11th Oct 2024 08:51
(Sharecast News) - JPMorgan Cazenove has cut its recommendation for Vistry from 'overweight' to 'neutral' and slashed its target price more than a third after a profit warning from the housebuilder on Tuesday, saying that the company needs to "restore confidence" among investors.
Vistry's share price has now tumbled nearly 30% in three days after the company revealed that it had underestimated build costs on nine schemes in its Southern Division, meaning that full-year adjusted pre-tax profit would be £80m lower than previous estimates.
"We had previously turned positive on Vistry in our Spring Refresh repot as we saw it benefitting from a boost in affordable housing, which remains the case, as well as increasing interest from domestic investors on its Partnerships model. We also thought that investor scepticism on the company's ability to execute against its targets [...] would provide a backdrop for Vistry to positively surprise against," JPMorgan Cazenove said in a research note.

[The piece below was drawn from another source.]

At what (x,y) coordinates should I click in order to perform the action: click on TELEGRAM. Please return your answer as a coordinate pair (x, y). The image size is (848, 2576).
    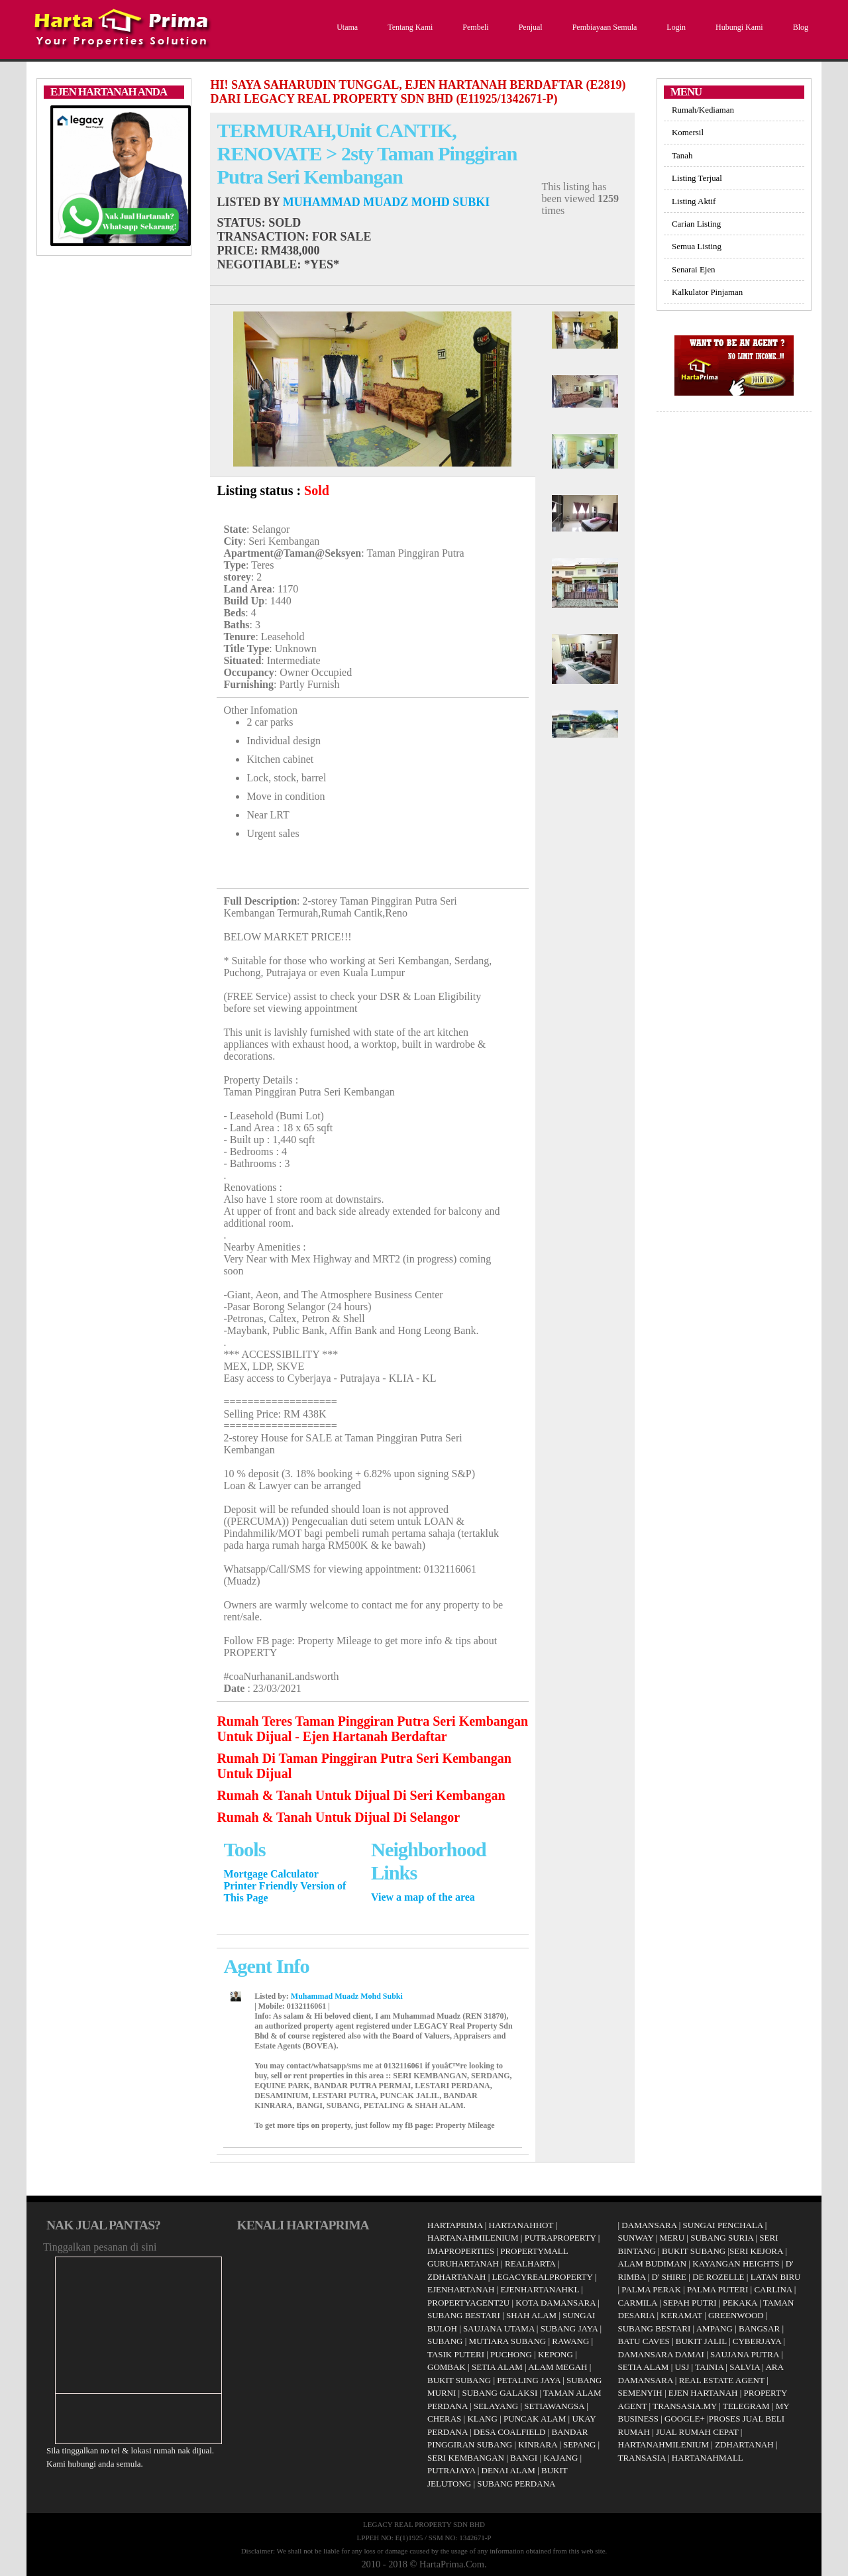     Looking at the image, I should click on (746, 2406).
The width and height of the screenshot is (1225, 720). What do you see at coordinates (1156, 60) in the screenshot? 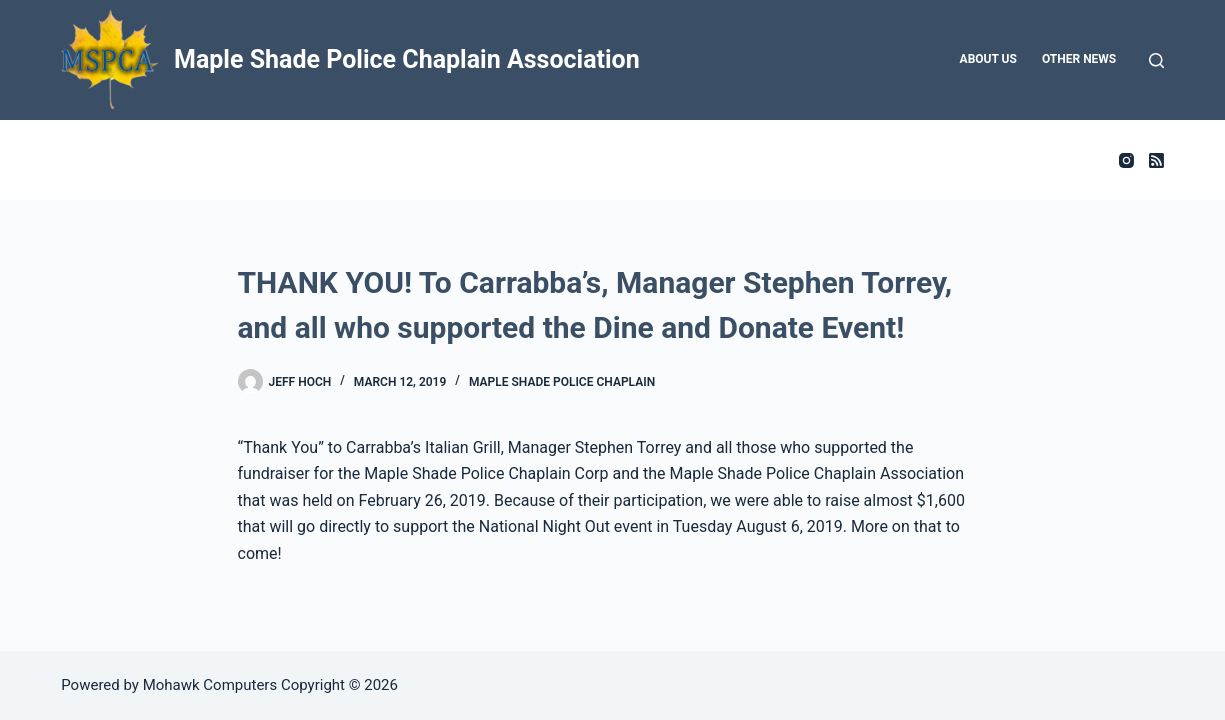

However, the bank said that this week's profit warning will leave Vistry's "financial credibility requiring some time to rebuild". While Vistry said this was a one-off event, JPMorgan questioned whether this was a "broader issue" within the company.
"We see little scope for outperformance in the near term, with the company likely needing to go through a period of rebuilding financial credibility and restoring confidence to attract investors," the bank said.
JPMorgan cut its target price to just 970p from 1,550p previously.